A paragem em Urgench foi muito longa, quase uma hora. Quando por fim partimos, apareceu na nossa cabine um outro revisor. Temi que nos viesse expulsar ou quiçá pedir algo mais. Mas não, só quis tirar a sua mala que estava debaixo do catre inferior. 

Os três revisores fizeram a viagem de cócoras no corredor…

As necessidades fisiológicas obrigaram-nos a utilizar a casa de banho. No final da carruagem havia duas casas de banho. Enquanto esperava pela minha vez , passou um jovem adulto com um monte de livrinhos que vendeu rapidamente , voltando pouco tempo depois com outro montinho. Eram romances de cordel. Quando regressei à cabine, várias pessoas estavam entretidas lendo os romances. A senhora muito gorda, que cheirava a cebola crua, lia a história em voz alta aos seus companheiros de viagem, enquanto estes comiam um belo piquenique. 

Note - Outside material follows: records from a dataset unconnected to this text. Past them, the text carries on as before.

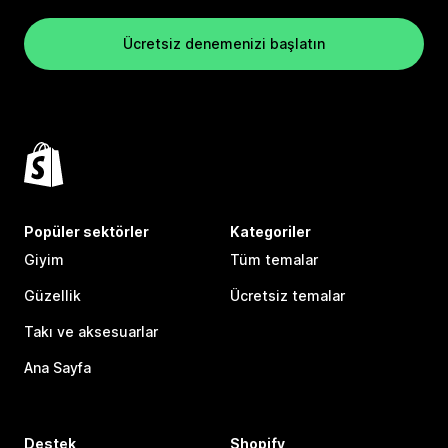
Ücretsiz denemenizi başlatın
Popüler sektörler
Kategoriler
Giyim
Tüm temalar
Güzellik
Ücretsiz temalar
Takı ve aksesuarlar
Ana Sayfa
Destek
Shopify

Na ocasião reparei que o marido tinha ocupado o meu lugar no catre superior…


Pontualmente às 3h25 o comboio chegou a Samarcanda. Saiu uma mão cheia de passageiros - dos quais só nós éramos turistas. O comboio vinha cheio de nacionais.  Todos os outros seguiram para Tashkent. O que leva a esta movimentação numa 4ª feira de novembro? 


Chegámos só hotel eram quase 4h. O senhor da recepção dormia no sofá. Rapidamente acordou e fez-nos o check-in. Ao contrário dos outros hotéis tivemos de pagar logo.